Why do people see things differently when it comes to safety? I mean, something is either dangerous, or it isn’t. Something is either safer, or it isn’t. Smoking is bad for you, so I dont do it. Skydiving is dangerous, so I dont do it. But other people do both and dont think twice about it. Eating fatty foods is bad for you, but I still do it. And I have seen more accidents on the freeway here in Phoenix than I care to remember, yet I still drive on it nearly every day. So what is it inside our heads that determines what is too dangerous and what is just a calculated risk worth taking.
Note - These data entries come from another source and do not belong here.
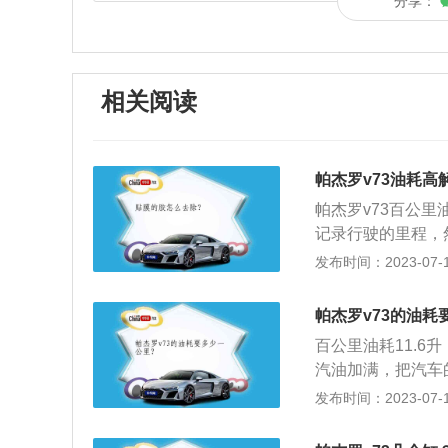
分享：
相关阅读
帕杰罗v73油耗高
帕杰罗v73百公里
记录行驶的里程，
的平均油耗。节省
发布时间：2023-07-17
些老练的车主都会
为减少车辆的起步
帕杰罗v73的油耗
百公里油耗11.6
汽油加满，把汽车
加了几升油，此时
发布时间：2023-07-17
介绍：油耗，俗称
（Constant-S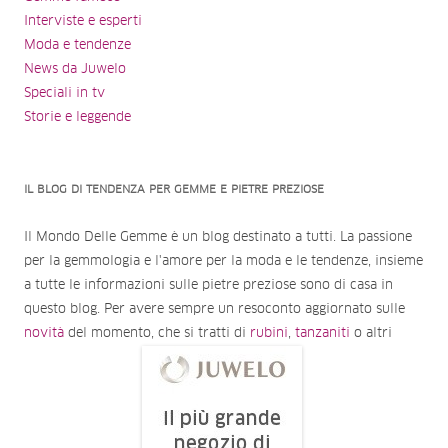
Interviste e esperti
Moda e tendenze
News da Juwelo
Speciali in tv
Storie e leggende
IL BLOG DI TENDENZA PER GEMME E PIETRE PREZIOSE
Il Mondo Delle Gemme è un blog destinato a tutti. La passione
per la gemmologia e l'amore per la moda e le tendenze, insieme
a tutte le informazioni sulle pietre preziose sono di casa in
questo blog. Per avere sempre un resoconto aggiornato sulle
novità
del momento, che si tratti di
rubini
,
tanzaniti
o altri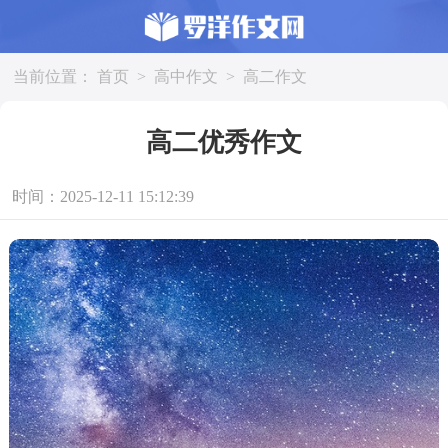
当前位置：
首页
>
高中作文
>
高二作文
高二优秀作文
时间：2025-12-11 15:12:39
Technically speaking aren’t we putting our lives in our hands every time we walk in the shop?? We can focus on the individual safety details all we want, but the bottom line is we are all taking that calculated risk just by entering our shops. But the reward of the craft is large enough that most of us don’t think of our shops as inherently dangerous. Its the individual tool and specific operations that pose the real threat. Yet still, some of us don’t even see that. Ever been to an average small professional woodworking shop? Many of you would probably have a heart attack if you saw what goes on there. But that’s what these guys are comfortable with and used to. They are a bit more jaded and don’t see the associated risks of doing things like using a tablesaw without a splitter. Heck, even our TV idols like David Marks and Norm make a choice NOT to use a splitter.
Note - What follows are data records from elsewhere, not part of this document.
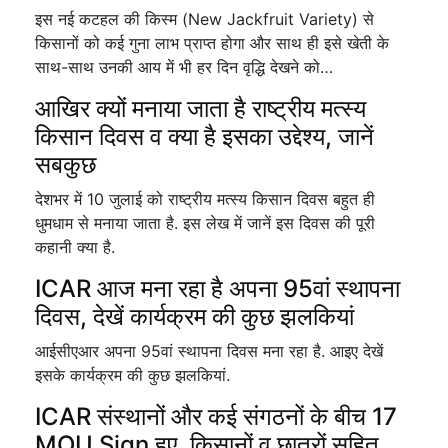
इस नई कटहल की किस्म (New Jackfruit Variety) से
किसानों को कई गुना लाभ प्राप्त होगा और साथ ही इसे खेती के
साथ-साथ उनकी आय में भी हर दिन वृद्धि देखने को…
आखिर क्यों मनाया जाता है राष्ट्रीय मत्स्य
किसान दिवस व क्या है इसका उद्देश्य, जानें
सबकुछ
देशभर में 10 जुलाई को राष्ट्रीय मत्स्य किसान दिवस बहुत ही
धुमधाम से मनाया जाता है. इस लेख में जानें इस दिवस की पूरी
कहानी क्या है.
ICAR आज मना रहा है अपना 95वां स्थापना
दिवस, देखें कार्यक्रम की कुछ झलकियां
आईसीएआर अपना 95वां स्थापना दिवस मना रहा है. आइए देखें
इसके कार्यक्रम की कुछ झलकियां.
ICAR संस्थानों और कई संगठनों के बीच 17
MOU Sign हुए, किसानों व छात्रों सहित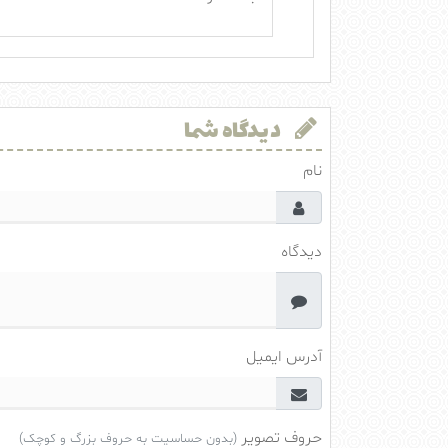
دیدگاه شما
نام
دیدگاه
آدرس ایمیل
حروف تصویر
(بدون حساسیت به حروف بزرگ و کوچک)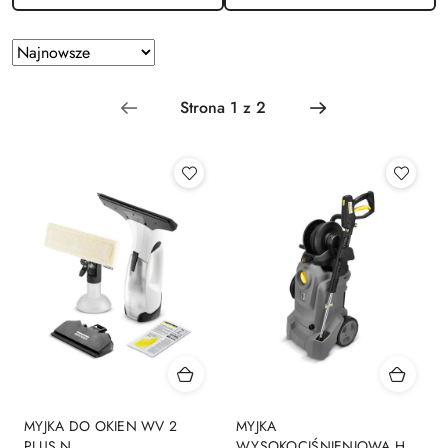
Zastosowano
Sortuj
według
sortowanie:
Najnowsze.
MYJKA DO OKIEN WV 2
MYJKA
PLUS N
WYSOKOCIŚNIENIOWA HD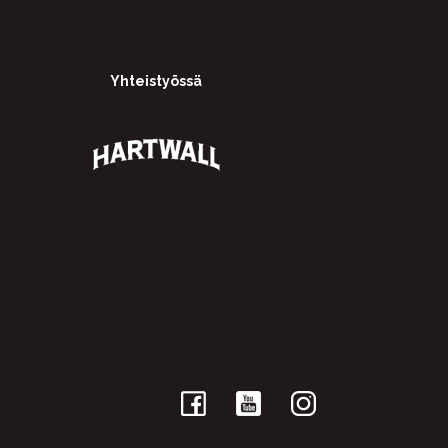
Yhteistyössä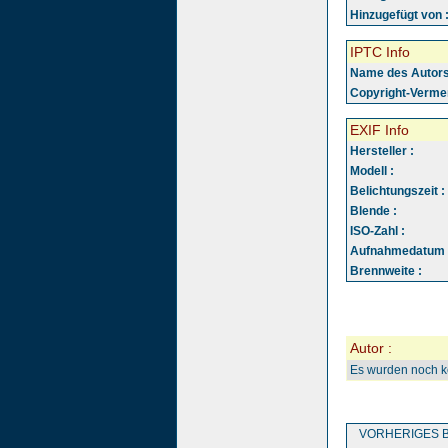
Hinzugefügt von 
IPTC Info
Name des Autors
Copyright-Vermer
EXIF Info
Hersteller :
Modell :
Belichtungszeit :
Blende :
ISO-Zahl :
Aufnahmedatum 
Brennweite :
Autor :
Es wurden noch 
VORHERIGES B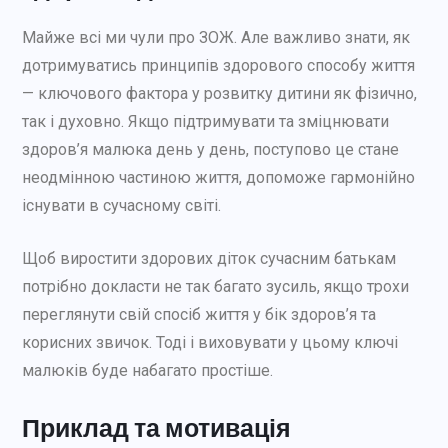
Майже всі ми чули про ЗОЖ. Але важливо знати, як
дотримуватись принципів здорового способу життя
— ключового фактора у розвитку дитини як фізично,
так і духовно. Якщо підтримувати та зміцнювати
здоров’я малюка день у день, поступово це стане
неодмінною частиною життя, допоможе гармонійно
існувати в сучасному світі.
Щоб виростити здорових діток сучасним батькам
потрібно докласти не так багато зусиль, якщо трохи
переглянути свій спосіб життя у бік здоров’я та
корисних звичок. Тоді і виховувати у цьому ключі
малюків буде набагато простіше.
Приклад та мотивація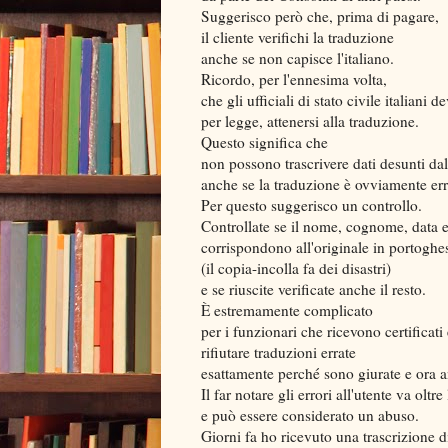
Suggerisco però che, prima di pagare,
il cliente verifichi la traduzione
anche se non capisce l'italiano.
Ricordo, per l'ennesima volta,
che gli ufficiali di stato civile italiani d
per legge, attenersi alla traduzione.
Questo significa che
non possono trascrivere dati desunti dal
anche se la traduzione è ovviamente err
Per questo suggerisco un controllo.
Controllate se il nome, cognome, data e
corrispondono all'originale in portoghe
(il copia-incolla fa dei disastri)
e se riuscite verificate anche il resto.
È estremamente complicato
per i funzionari che ricevono certificati
rifiutare traduzioni errate
esattamente perché sono giurate e ora a
Il far notare gli errori all'utente va olt
e può essere considerato un abuso.
Giorni fa ho ricevuto una trascrizione di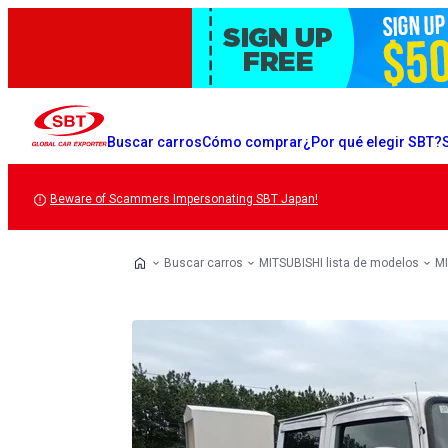
Buscar carros
Cómo comprar
¿Por qué elegir SBT?
Beware of Scammers Impersonating SBT Japan!
Buscar carros
MITSUBISHI lista de modelos
MI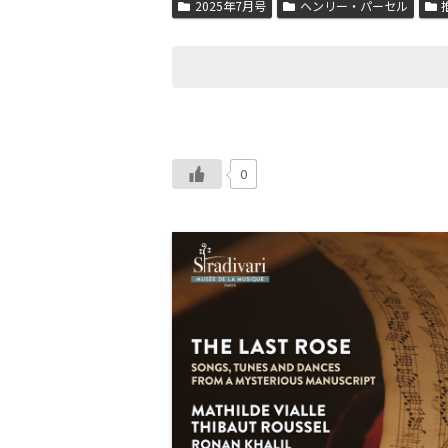
2025年7月号
ヘンリー・パーセル
0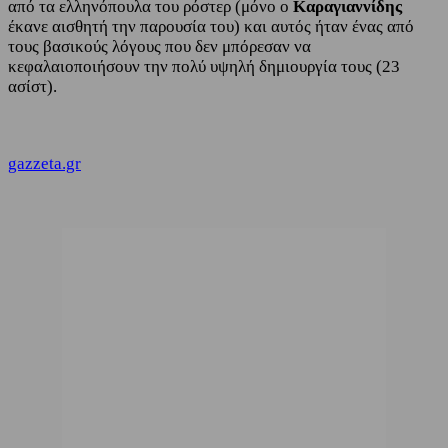
από τα ελληνόπουλα του ρόστερ (μόνο ο
Καραγιαννίδης
έκανε αισθητή την παρουσία του) και αυτός ήταν ένας από
τους βασικούς λόγους που δεν μπόρεσαν να
κεφαλαιοποιήσουν την πολύ υψηλή δημιουργία τους (23
ασίστ).
gazzeta.gr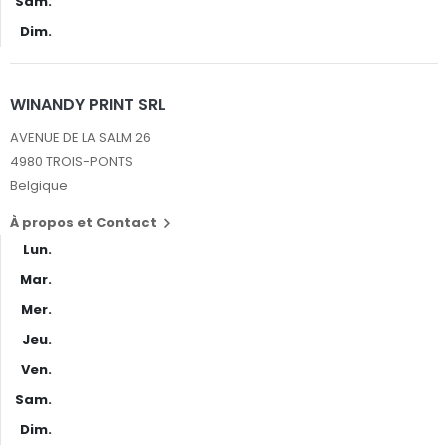
Sam.
Dim.
WINANDY PRINT SRL
AVENUE DE LA SALM 26
4980 TROIS-PONTS
Belgique
À propos et Contact

Lun.
Mar.
Mer.
Jeu.
Ven.
Sam.
Dim.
So here’s my little analysis. When it comes to woodworking, there are probably just as many hobbyists as there are professionals in the world. But the online community is dominated by and caters to hobbyists. So in many cases, we are bombarded with safety information and what sometimes feels like fear mongering. And anyone who says something, or displays a technique that is even remotely unsafe, is quickly corrected and rebuffed by the folks I affectionately refer to as, “The Safety Police”. And of course, some of this is completely justified. Some of it is simply opinion. And some of it is down right nit picky. But many of these folks come purely from a hobby background. And its important to understand where this safety conscious (sometimes hyper safety conscious) mind set comes from. Or maybe it would be more effective to see where the more safety-casual folks are coming from. I know for me, coming from a hobbyist-turned-pro background, I have seen many shops doing things that would NEVER fly in my shop. When I look at all the things I do to be safe, I feel like I am going above and beyond the other shops I have been exposed to. But a hobbyist has a different frame of reference. Many of the hobbyist’s experiences come from books, forums, classes, and magazines. These are all places where safety is usually the #1 concern. So every time they see someone who forgets to do something they consider to be standard safety practice, its a glaring mistake to them. And many of them will not hesitate to let you know you are doing it “wrong”. But its important to understand where BOTH parties are coming from.
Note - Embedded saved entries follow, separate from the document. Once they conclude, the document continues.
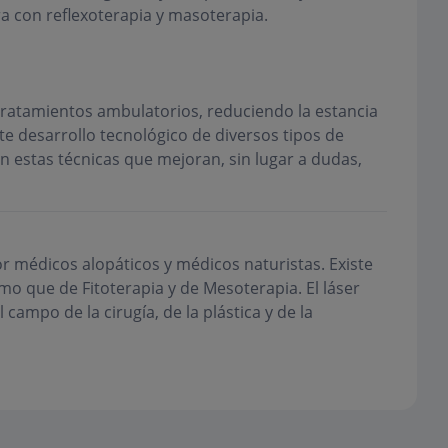
 con reflexoterapia y masoterapia.
 tratamientos ambulatorios, reduciendo la estancia
te desarrollo tecnológico de diversos tipos de
n estas técnicas que mejoran, sin lugar a dudas,
r médicos alopáticos y médicos naturistas. Existe
o que de Fitoterapia y de Mesoterapia. El láser
campo de la cirugía, de la plástica y de la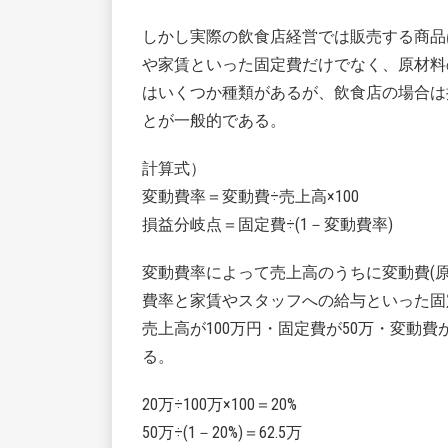
しかし実際の飲食店経営では販売する商品
や家賃といった固定費だけでなく、原材料
はいくつか種類があるが、飲食店の場合は
とが一般的である。
計算式）
変動費率＝変動費÷売上高×100
損益分岐点＝固定費÷(1－変動費率)
変動費率によって売上高のうちに変動費(
費率と家賃やスタッフへの給与といった固
売上高が100万円・固定費が50万・変動
る。
20万÷100万×100＝20%
50万÷(1－20%)＝62.5万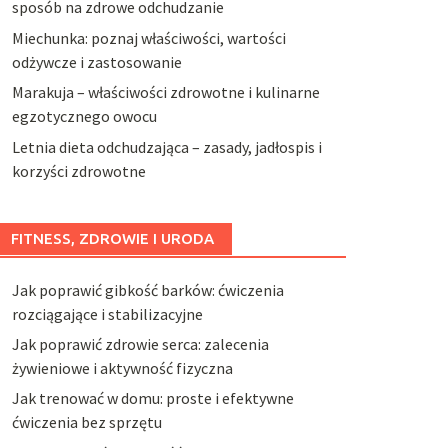
sposób na zdrowe odchudzanie
Miechunka: poznaj właściwości, wartości
odżywcze i zastosowanie
Marakuja – właściwości zdrowotne i kulinarne
egzotycznego owocu
Letnia dieta odchudzająca – zasady, jadłospis i
korzyści zdrowotne
FITNESS, ZDROWIE I URODA
Jak poprawić gibkość barków: ćwiczenia
rozciągające i stabilizacyjne
Jak poprawić zdrowie serca: zalecenia
żywieniowe i aktywność fizyczna
Jak trenować w domu: proste i efektywne
ćwiczenia bez sprzętu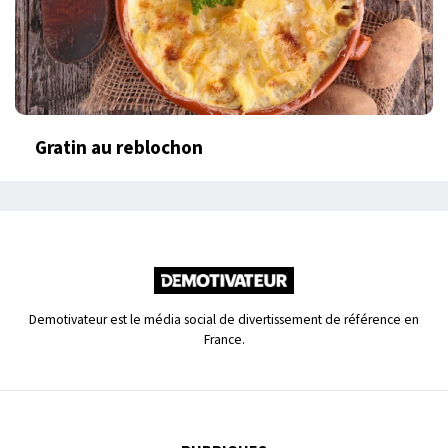
Gratin au reblochon
Demotivateur est le média social de divertissement de référence en
France.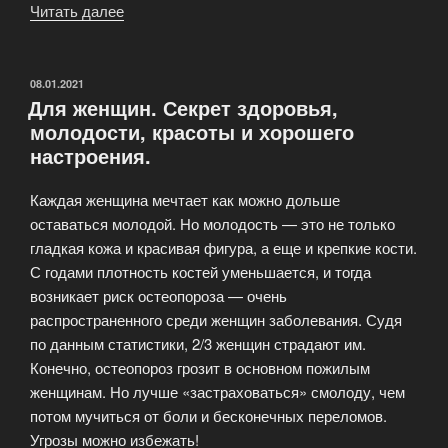
Читать далее
«Пилатес
—
вид
умеренных
ОПУБЛИКОВАНО
08.01.2021
Для женщин. Секрет здоровья,
физических
молодости, красоты и хорошего
нагрузок»
настроения.
Каждая женщина мечтает как можно дольше
оставаться молодой. Но молодость — это не только
гладкая кожа и красивая фигура, а еще и крепкие кости.
С годами плотность костей уменьшается, и тогда
возникает риск остеопороза — очень
распространенного среди женщин заболевания. Судя
по данным статистики, 2/3 женщин страдают им.
Конечно, остеопороз грозит в основном пожилым
женщинам. Но лучше «застраховаться» смолоду, чем
потом мучиться от боли и бесконечных переломов.
Угрозы можно избежать!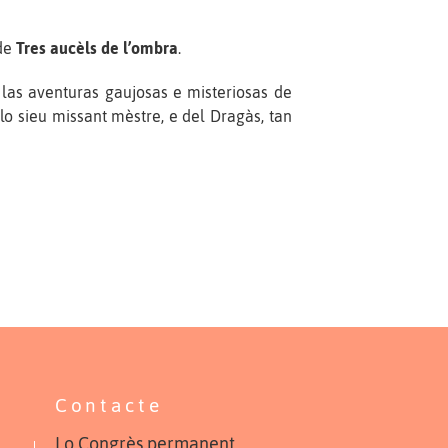
 de
Tres aucèls de l’ombra
.
z las aventuras gaujosas e misteriosas de
lo sieu missant mèstre, e del Dragàs, tan
Contacte
Lo Congrès permanent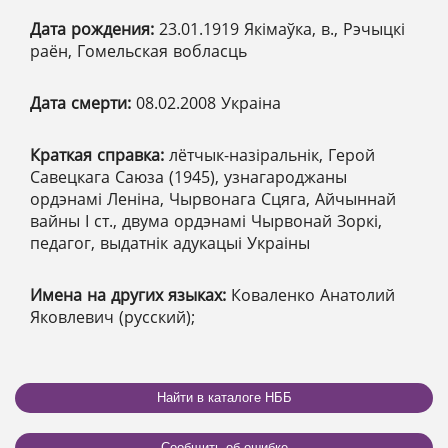
Дата рождения:
23.01.1919 Якімаўка, в., Рэчыцкі
раён, Гомельская вобласць
Дата смерти:
08.02.2008 Украіна
Краткая справка:
лётчык-назіральнік, Герой
Савецкага Саюза (1945), узнагароджаны
ордэнамі Леніна, Чырвонага Сцяга, Айчыннай
вайны І ст., двума ордэнамі Чырвонай Зоркі,
педагог, выдатнік адукацыі Украіны
Имена на других языках:
Коваленко Анатолий
Яковлевич (русский);
Найти в каталоге НББ
Сообщить об ошибке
So what happens when the hobbyist observes the pro doing something that is less than safe. In many cases, this is something that the pro has done thousands of times without incident. And his competence and experience is enough to safely carry him through the operation. Meanwhile the hobbyist is flinching and biting his/her nails anticipating the impending injury. But who is right? I guess it all depends on your point of view and what your background is. I don’t think you can argue that there are always safer ways to do things. But who’s going to be the one to tell Sam Maloof that he really shouldn’t sculpt his chair parts free-hand on the band saw. Ha! Not me!! And remember that a professional shop has a constant looming sense of practicality, cost, and expedience. These are all things that are much less of an issue for hobbyists. Consequently these are the things that push people to varying degrees of “less safe” procedures.
So if you read this and hoped for some definitive decision or conclusion, you might be disappointed. We all come from different walks of life and different backgrounds, and thus have different ideas what qualifies as proper safe technique. I know in my case, it is my responsibility to show the safest techniques possible in my videos. And sometimes I may slip up. But the truth is, in many cases, these methods are even safer than what I would normally do in my shop if the camera weren’t on. That’s because I make decisions every single day as to what is safe enough for me. I have already decided what I deem to be safe enough for most operations given my experience and competence level.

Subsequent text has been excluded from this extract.